-- Task to complete --
Omit the pictures from the listing below and print every remaining entry verbatim.

-- Source material --

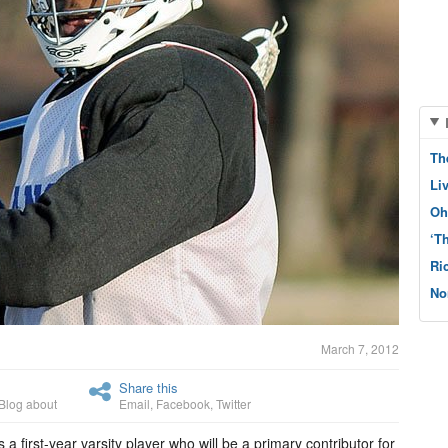
Th
Li
Oh
‘T
Ri
No
March 7, 2012
Share this
Blog about
Email
,
Facebook
,
Twitter
a first-year varsity player who will be a primary contributor for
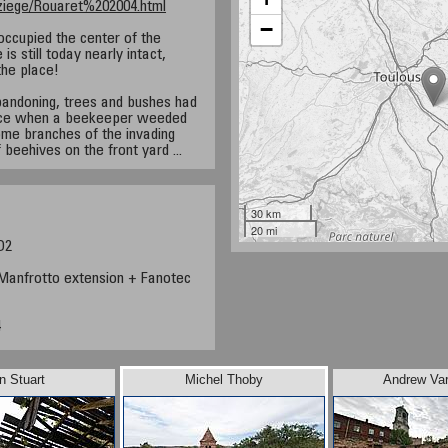
Baziege/Rouaret%202004.html
−
occupied the center of the
s still today nearly intact,
the place!
abandoning, trees and bushes had
pace when a beekeeper weeded
ome branches of the invading
 beehives on the front yard ...
30 km
20 mi
D2
anfrotto extension + Fanotec
4
n Stuart
Michel Thoby
Andrew Va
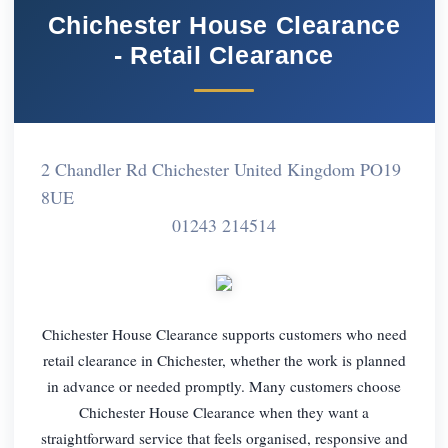
Chichester House Clearance
- Retail Clearance
2 Chandler Rd Chichester United Kingdom PO19
8UE
01243 214514
Chichester House Clearance supports customers who need
retail clearance in Chichester, whether the work is planned
in advance or needed promptly. Many customers choose
Chichester House Clearance when they want a
straightforward service that feels organised, responsive and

-- Written answer --
Th
Li
Oh
‘T
Ri
No
March 7, 2012
Share this
Blog about
Email
,
Facebook
,
Twitter
a first-year varsity player who will be a primary contributor for
Baziege/Rouaret%202004.html
−
occupied the center of the
s still today nearly intact,
the place!
abandoning, trees and bushes had
pace when a beekeeper weeded
ome branches of the invading
 beehives on the front yard ...
30 km
20 mi
D2
anfrotto extension + Fanotec
4
n Stuart
Michel Thoby
Andrew Va
Chichester House Clearance
- Retail Clearance
2 Chandler Rd Chichester United Kingdom PO19
8UE
01243 214514
Chichester House Clearance supports customers who need
retail clearance in Chichester, whether the work is planned
in advance or needed promptly. Many customers choose
Chichester House Clearance when they want a
straightforward service that feels organised, responsive and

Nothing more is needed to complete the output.